## TASK TO CARRY OUT
An exact copy of the entries is required, excluding any pictures.

•••

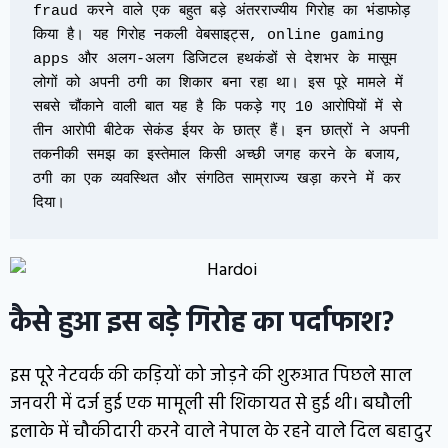
fraud करने वाले एक बहुत बड़े अंतरराज्यीय गिरोह का भंडाफोड़ 
किया है। यह गिरोह नकली वेबसाइट्स, online gaming 
apps और अलग-अलग डिजिटल हथकंडों से देशभर के मासूम 
लोगों को अपनी ठगी का शिकार बना रहा था। इस पूरे मामले में 
सबसे चौंकाने वाली बात यह है कि पकड़े गए 10 आरोपियों में से 
तीन आरोपी बीटेक सेकंड ईयर के छात्र हैं। इन छात्रों ने अपनी 
तकनीकी समझ का इस्तेमाल किसी अच्छी जगह करने के बजाय, 
ठगी का एक व्यवस्थित और संगठित साम्राज्य खड़ा करने में कर 
दिया।
कैसे हुआ इस बड़े गिरोह का पर्दाफाश?
इस पूरे नेटवर्क की कड़ियों को जोड़ने की शुरुआत पिछले साल
जनवरी में दर्ज हुई एक मामूली सी शिकायत से हुई थी। बघौली
इलाके में चौकीदारी करने वाले नेपाल के रहने वाले दिल बहादुर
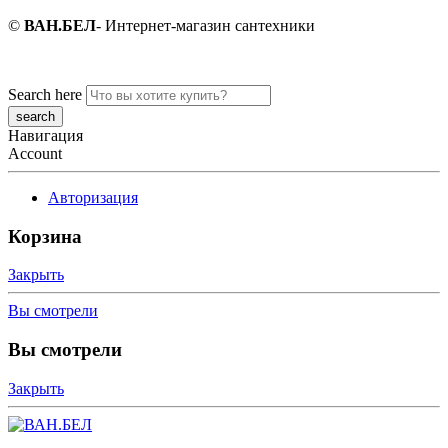
©
ВАН.БЕЛ
- Интернет-магазин сантехники
Search here
Навигация
Account
Авторизация
Корзина
Закрыть
Вы смотрели
Вы смотрели
Закрыть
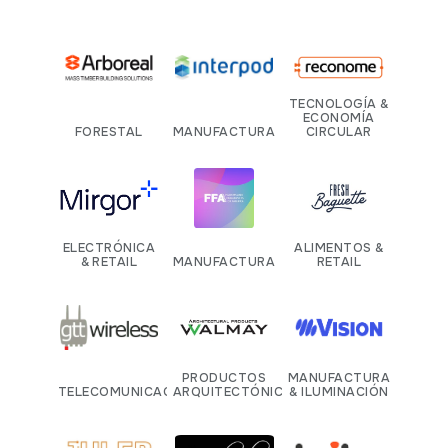
TECNOLOGÍA &
ECONOMÍA
FORESTAL
MANUFACTURA
CIRCULAR
ELECTRÓNICA
ALIMENTOS &
& RETAIL
MANUFACTURA
RETAIL
PRODUCTOS
MANUFACTURA
TELECOMUNICACIONES
ARQUITECTÓNICOS
& ILUMINACIÓN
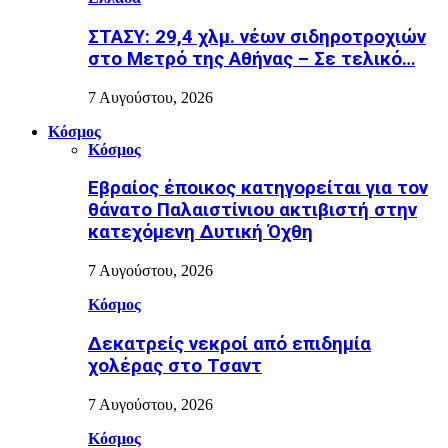
ΣΤΑΣΥ: 29,4 χλμ. νέων σιδηροτροχιών
στο Μετρό της Αθήνας – Σε τελικό…
7 Αυγούστου, 2026
Κόσμος
Κόσμος
Εβραίος έποικος κατηγορείται για τον
θάνατο Παλαιστίνιου ακτιβιστή στην
κατεχόμενη Δυτική Όχθη
7 Αυγούστου, 2026
Κόσμος
Δεκατρείς νεκροί από επιδημία
χολέρας στο Τσαντ
7 Αυγούστου, 2026
Κόσμος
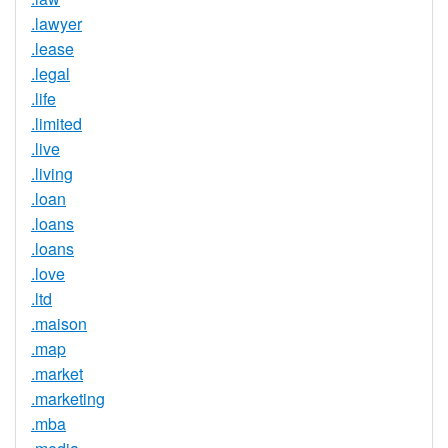
.lawyer
.lease
.legal
.life
.limited
.live
.living
.loan
.loans
.loans
.love
.ltd
.maison
.map
.market
.marketing
.mba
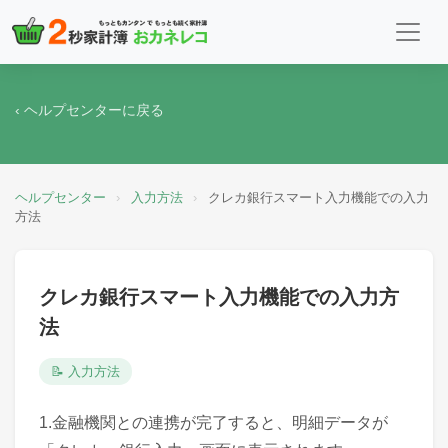
‹ ヘルプセンターに戻る
ヘルプセンター
›
入力方法
›
クレカ銀行スマート入力機能での入力
方法
クレカ銀行スマート入力機能での入力方
法
📝 入力方法
1.金融機関との連携が完了すると、明細データが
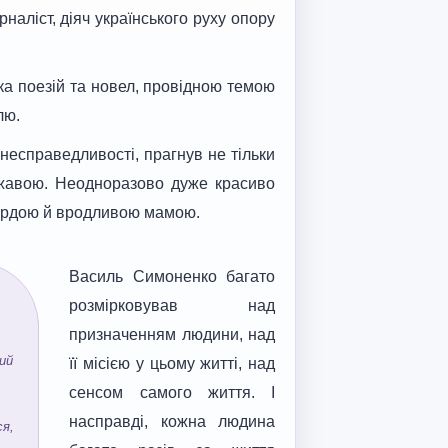
наліст, діяч українського руху опору
ка поезій та новел, провідною темою
лю.
несправедливості, прагнув не тільки
ржавою. Неодноразово дуже красиво
 гордою й вродливою мамою.
Василь Симоненко багато
розмірковував над
призначенням людини, над
ий
її місією у цьому житті, над
сенсом самого життя. І
насправді, кожна людина
ся,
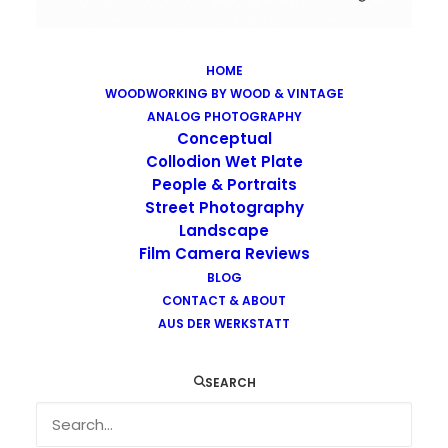
HOME
WOODWORKING BY WOOD & VINTAGE
Images tagged "beach"
ANALOG PHOTOGRAPHY
Home
Images tagged "beach"
Conceptual
Collodion Wet Plate
People & Portraits
Street Photography
Landscape
Film Camera Reviews
Images tagged "beach"
BLOG
CONTACT & ABOUT
AUS DER WERKSTATT
SEARCH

•••

## SOLVED EXERCISE
fraud करने वाले एक बहुत बड़े अंतरराज्यीय गिरोह का भंडाफोड़ 
किया है। यह गिरोह नकली वेबसाइट्स, online gaming 
apps और अलग-अलग डिजिटल हथकंडों से देशभर के मासूम 
लोगों को अपनी ठगी का शिकार बना रहा था। इस पूरे मामले में 
सबसे चौंकाने वाली बात यह है कि पकड़े गए 10 आरोपियों में से 
तीन आरोपी बीटेक सेकंड ईयर के छात्र हैं। इन छात्रों ने अपनी 
तकनीकी समझ का इस्तेमाल किसी अच्छी जगह करने के बजाय, 
ठगी का एक व्यवस्थित और संगठित साम्राज्य खड़ा करने में कर 
दिया।
कैसे हुआ इस बड़े गिरोह का पर्दाफाश?
इस पूरे नेटवर्क की कड़ियों को जोड़ने की शुरुआत पिछले साल
जनवरी में दर्ज हुई एक मामूली सी शिकायत से हुई थी। बघौली
इलाके में चौकीदारी करने वाले नेपाल के रहने वाले दिल बहादुर
©
ВАН.БЕЛ
- Интернет-магазин сантехники
Search here
Навигация
Account
Авторизация
Корзина
Закрыть
Вы смотрели
Вы смотрели
Закрыть
TECNOLOGÍA &
ECONOMÍA
FORESTAL
MANUFACTURA
CIRCULAR
ELECTRÓNICA
ALIMENTOS &
& RETAIL
MANUFACTURA
RETAIL
PRODUCTOS
MANUFACTURA
TELECOMUNICACIONES
ARQUITECTÓNICOS
& ILUMINACIÓN
ΣΤΑΣΥ: 29,4 χλμ. νέων σιδηροτροχιών
στο Μετρό της Αθήνας – Σε τελικό…
7 Αυγούστου, 2026
Κόσμος
Κόσμος
Εβραίος έποικος κατηγορείται για τον
θάνατο Παλαιστίνιου ακτιβιστή στην
κατεχόμενη Δυτική Όχθη
7 Αυγούστου, 2026
Κόσμος
Δεκατρείς νεκροί από επιδημία
χολέρας στο Τσαντ
7 Αυγούστου, 2026
Κόσμος
.lawyer
.lease
.legal
.life
.limited
.live
.living
.loan
.loans
.loans
.love
.ltd
.maison
.map
.market
.marketing
.mba
‹ ヘルプセンターに戻る
ヘルプセンター
›
入力方法
›
クレカ銀行スマート入力機能での入力
方法
クレカ銀行スマート入力機能での入力方
法
📝 入力方法
1.金融機関との連携が完了すると、明細データが
наліст, діяч українського руху опору
ка поезій та новел, провідною темою
лю.
несправедливості, прагнув не тільки
ржавою. Неодноразово дуже красиво
 гордою й вродливою мамою.
Василь Симоненко багато
розмірковував над
призначенням людини, над
ий
її місією у цьому житті, над
сенсом самого життя. І
насправді, кожна людина
ся,
HOME
WOODWORKING BY WOOD & VINTAGE
Images tagged "beach"
ANALOG PHOTOGRAPHY
Home
Images tagged "beach"
Conceptual
Collodion Wet Plate
People & Portraits
Street Photography
Landscape
Film Camera Reviews
Images tagged "beach"
BLOG
CONTACT & ABOUT
AUS DER WERKSTATT
SEARCH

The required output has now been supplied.